After his residency at Georgetown University and post doctoral research at Johns Hopkins University, he and his wife, Emily Coderre ’06, Ph.D. (a professor in the Department of Communications Sciences and Disorders), were drawn back to Vermont—and their alma mater.
“We asked ourselves, tongue-incheek, where we would want to be in an apocalypse. We didn’t know it would turn out to be such a relevant question!” says Plante. “Also, I am trained as a cardiovascular disease epidemiologist, but it took going to Johns Hopkins to learn that UVM is actually one of the premier places to be for molecular epidemiology.”
Early on as a physician-scientist at UVM, Plante conducted important clinical research with renowned groups from across the country aimed at identifying the causes of cardiovascular disease. But he still faced a challenge common to all young investigators: the need to support his work with competitive grants. This funding is key to a researcher’s ability to gather data that prove the efficacy of their big ideas.
So you might say the stars aligned in 2020, when Plante was appointed to the Bloomfield Early Career Professorship in Cardiovascular Research, which had been established in 2016 by Martin ’56, M.D.’60 and Judith ’59 Bloomfield, longtime supporters of the Larner College of Medicine.
Bloomfield says he still recalls how difficult it was to find the time and resources necessary to conduct research as a young cardiologist. He was further inspired by the endowed professorship his son earned as a junior faculty member at Columbia University, which allowed his medical research projects to flourish. “I did some research. There are only a handful of places in the country that offer early career professorships, so I thought this would be a very important resource to have at the University of Vermont.”
“The Bloomfield professorship has been transformational for me,” says Plante, noting that it has paid for expensive preliminary lab tests. “Those results could pave the way to millions of dollars of additional grant funding down the road.”
Plante says he is fortunate that his access to funding—and research that he is passionate about—has accelerated in the past few years. He is a long-term participant in an NIH-funded cohort study to better understand the origins of high blood pressure, particularly in a key minority population.
“Black adults in the U.S. have among the highest burden of cardiovascular disease of any community in the world, and we can't entirely explain why. To move the needle on health equality, we need to understand the cause, and that's a big motivator for me.”

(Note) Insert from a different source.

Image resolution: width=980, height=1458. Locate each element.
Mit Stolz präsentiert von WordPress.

To that end, Plante also helped establish a UVM-Johns Hopkins project, recently awarded a multimillion-dollar grant from the American Heart Association, which aims to increase the participation of Black U.S. adults in cardiovascular disease trials. “Winning that grant shows where we are in the big leagues of research. It's very exciting to see where this is going to take us.”
For Plante, the biostatistical data analysis he does on his laptop gives him the same rush he felt on those simulators at Space Camp.
“To be at a place like UVM, to receive the support I have here, is unbelievable. To have the Bloomfield professorship on top of all that is a catalyst for success. It's really been like getting on a rocket ship.”